Fuel capacity is also greatly increased, as is stores capacity. The number of vessels is maintained. 
For a battlegroup, however, a dual-role ship such as Fort Victoria would of course be useful, since it would enable to keep back a tanker and a stores ships, assigning these only in case of need, instead of having to assign one ship of each kind to a battlegroup leaving Britain even just for an exercise. 

The 6-ships MARS FT concept did indeed include such a large CVF support vessel intended to be part of the carrier task group, but really, i think there is no room for complaints for once. The RFA and Royal Navy get an excellent deal out of MARS FT, even if i'm right and Fort Victoria vanishes.

I'm impressed. 
Did the government finally get the message of sea power and carrier strike then? I sure hope it has. It looks like it has. 


  1. Gabriele

    You will have to pardon me, as I am a bit of a landlubber, not very au fait with Royal Navy matters.

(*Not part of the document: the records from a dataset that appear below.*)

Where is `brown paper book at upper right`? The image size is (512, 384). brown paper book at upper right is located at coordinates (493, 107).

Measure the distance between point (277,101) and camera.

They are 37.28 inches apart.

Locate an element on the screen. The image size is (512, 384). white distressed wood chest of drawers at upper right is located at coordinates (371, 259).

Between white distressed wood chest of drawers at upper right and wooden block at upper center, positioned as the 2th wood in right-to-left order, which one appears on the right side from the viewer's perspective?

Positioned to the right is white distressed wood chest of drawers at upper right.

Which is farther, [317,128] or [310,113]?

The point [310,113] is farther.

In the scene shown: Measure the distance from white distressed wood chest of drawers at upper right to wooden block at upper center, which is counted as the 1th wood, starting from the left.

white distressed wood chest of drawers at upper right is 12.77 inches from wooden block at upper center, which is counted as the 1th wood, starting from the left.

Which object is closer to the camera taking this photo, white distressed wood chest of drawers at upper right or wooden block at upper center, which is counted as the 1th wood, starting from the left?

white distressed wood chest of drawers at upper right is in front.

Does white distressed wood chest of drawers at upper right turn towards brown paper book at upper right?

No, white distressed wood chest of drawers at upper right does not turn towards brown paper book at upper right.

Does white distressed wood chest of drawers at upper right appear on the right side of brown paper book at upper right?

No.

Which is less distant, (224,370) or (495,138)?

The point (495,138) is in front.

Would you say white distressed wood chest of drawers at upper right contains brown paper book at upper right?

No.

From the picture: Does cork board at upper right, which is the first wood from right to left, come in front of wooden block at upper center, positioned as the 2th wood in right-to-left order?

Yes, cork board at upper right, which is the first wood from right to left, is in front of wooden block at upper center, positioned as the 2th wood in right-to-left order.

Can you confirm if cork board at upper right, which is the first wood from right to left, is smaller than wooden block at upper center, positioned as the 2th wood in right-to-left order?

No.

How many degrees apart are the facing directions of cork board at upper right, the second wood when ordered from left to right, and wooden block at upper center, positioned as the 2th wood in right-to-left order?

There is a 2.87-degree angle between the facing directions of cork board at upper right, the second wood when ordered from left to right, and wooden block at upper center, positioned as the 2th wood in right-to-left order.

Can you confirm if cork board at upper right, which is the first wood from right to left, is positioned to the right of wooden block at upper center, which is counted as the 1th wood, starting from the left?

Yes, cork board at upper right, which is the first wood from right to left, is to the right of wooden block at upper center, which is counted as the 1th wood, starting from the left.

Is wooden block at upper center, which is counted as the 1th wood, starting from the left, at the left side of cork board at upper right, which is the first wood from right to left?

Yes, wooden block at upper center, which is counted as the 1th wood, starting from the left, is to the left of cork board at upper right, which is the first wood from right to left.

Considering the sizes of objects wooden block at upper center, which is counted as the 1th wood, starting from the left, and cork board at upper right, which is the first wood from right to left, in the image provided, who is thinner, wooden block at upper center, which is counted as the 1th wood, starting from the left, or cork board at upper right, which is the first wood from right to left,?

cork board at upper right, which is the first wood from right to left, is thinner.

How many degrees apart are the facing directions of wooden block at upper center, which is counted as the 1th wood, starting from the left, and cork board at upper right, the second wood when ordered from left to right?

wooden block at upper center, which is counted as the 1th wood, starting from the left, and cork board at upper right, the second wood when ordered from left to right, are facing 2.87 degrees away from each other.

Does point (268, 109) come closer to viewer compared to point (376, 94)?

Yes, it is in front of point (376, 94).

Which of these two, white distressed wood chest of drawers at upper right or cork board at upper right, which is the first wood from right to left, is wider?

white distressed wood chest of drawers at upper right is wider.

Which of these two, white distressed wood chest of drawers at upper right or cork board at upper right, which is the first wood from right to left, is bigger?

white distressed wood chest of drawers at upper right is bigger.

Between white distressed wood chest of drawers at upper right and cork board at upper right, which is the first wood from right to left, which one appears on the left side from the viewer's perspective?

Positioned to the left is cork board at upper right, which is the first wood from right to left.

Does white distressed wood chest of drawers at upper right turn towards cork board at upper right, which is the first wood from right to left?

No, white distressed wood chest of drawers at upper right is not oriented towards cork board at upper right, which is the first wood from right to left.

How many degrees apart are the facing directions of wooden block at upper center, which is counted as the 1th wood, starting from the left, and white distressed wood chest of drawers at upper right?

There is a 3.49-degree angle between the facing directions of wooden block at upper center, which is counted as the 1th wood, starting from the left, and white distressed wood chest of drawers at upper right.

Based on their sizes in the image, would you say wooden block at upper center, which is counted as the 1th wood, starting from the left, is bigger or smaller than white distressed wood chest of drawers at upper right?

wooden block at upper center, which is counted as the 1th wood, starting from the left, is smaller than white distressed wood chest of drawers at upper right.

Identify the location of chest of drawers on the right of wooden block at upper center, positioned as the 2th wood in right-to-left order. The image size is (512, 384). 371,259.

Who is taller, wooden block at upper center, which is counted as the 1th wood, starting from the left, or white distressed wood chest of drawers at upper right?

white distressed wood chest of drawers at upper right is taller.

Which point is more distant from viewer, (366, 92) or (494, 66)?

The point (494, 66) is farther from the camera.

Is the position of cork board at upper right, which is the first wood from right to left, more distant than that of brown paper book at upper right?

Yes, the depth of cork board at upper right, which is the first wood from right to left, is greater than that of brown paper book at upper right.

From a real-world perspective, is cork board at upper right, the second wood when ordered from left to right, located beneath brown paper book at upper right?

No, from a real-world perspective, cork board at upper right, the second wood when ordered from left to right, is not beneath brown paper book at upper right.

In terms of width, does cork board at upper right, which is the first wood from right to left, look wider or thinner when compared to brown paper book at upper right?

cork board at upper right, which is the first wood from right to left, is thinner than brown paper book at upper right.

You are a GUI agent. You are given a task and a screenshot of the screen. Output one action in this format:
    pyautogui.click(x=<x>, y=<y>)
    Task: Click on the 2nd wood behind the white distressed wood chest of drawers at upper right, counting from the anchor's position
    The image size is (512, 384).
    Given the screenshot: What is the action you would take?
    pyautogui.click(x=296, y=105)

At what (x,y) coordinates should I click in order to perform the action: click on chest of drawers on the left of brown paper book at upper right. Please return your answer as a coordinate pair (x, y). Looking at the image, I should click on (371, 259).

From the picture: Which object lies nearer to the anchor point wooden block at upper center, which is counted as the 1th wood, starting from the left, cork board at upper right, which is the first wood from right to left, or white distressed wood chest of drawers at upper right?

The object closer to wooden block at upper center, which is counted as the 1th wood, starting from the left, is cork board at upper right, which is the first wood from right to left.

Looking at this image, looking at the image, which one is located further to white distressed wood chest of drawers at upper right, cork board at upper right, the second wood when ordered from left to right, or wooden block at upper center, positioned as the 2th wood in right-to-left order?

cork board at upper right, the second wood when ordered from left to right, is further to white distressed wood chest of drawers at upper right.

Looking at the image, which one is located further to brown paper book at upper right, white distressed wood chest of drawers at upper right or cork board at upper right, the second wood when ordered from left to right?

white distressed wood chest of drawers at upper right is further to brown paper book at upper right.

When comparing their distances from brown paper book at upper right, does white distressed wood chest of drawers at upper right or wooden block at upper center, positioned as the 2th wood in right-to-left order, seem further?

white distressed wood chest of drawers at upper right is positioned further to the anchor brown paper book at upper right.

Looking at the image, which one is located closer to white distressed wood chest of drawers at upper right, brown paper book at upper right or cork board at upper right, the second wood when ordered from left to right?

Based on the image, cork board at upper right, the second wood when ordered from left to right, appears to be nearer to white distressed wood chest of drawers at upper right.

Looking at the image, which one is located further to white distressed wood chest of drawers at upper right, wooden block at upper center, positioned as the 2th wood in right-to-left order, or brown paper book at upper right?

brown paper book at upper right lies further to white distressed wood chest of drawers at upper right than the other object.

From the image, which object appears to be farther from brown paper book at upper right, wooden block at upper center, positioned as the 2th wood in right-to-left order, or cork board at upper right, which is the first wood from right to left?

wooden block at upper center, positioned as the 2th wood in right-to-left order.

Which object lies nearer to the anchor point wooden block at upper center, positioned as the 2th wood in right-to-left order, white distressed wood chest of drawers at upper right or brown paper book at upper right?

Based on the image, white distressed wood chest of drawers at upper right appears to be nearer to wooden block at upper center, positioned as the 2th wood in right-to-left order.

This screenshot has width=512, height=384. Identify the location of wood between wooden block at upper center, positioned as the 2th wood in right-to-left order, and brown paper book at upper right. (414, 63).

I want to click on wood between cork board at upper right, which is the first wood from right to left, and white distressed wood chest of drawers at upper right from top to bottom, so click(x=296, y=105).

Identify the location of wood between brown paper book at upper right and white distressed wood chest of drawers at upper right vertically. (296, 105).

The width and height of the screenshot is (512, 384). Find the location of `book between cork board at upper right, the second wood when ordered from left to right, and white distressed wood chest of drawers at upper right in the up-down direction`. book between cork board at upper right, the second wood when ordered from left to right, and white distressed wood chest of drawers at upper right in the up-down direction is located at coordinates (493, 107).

    I am getting a bit confused. When you say, “It is not clear if the last Auxiliary Oiler, RFA Fort Victoria, also single-hulled, will be retired early and replaced by the fourth MARS FT”, you are presumably referring to the AOR class that included “Fort Victoria” (ISD 1994) and “Fort George” (ISD same year). Those were/are ships which combine the functions of fleet oilers and stores ships, weren’t/aren’t they ?

    Then we also have the other ships called “Fort”, built and launched much earlier: i.e. “Fort Rosalie” (ISD 1978) and “Fort Austin” (ISD 1979). Are these the ones you are referring to when you talk about the “Solid Support program which is to deliver solid replenishers to replace the Fort class, but this is still relatively far away in time (the Forts will carry on into the 2020s)". As far as I remember their role was/is to supply warships with food, spare parts and ammunition (Solid Support?). I didn’t even know they were still in service! All these ships called “Fort”!

  2. Sorry, perhaps i've not been clear.
    I'm referring to Fort Victoria, exactly. Fort George, as you know, was retired in the SDSR and is no longer in service.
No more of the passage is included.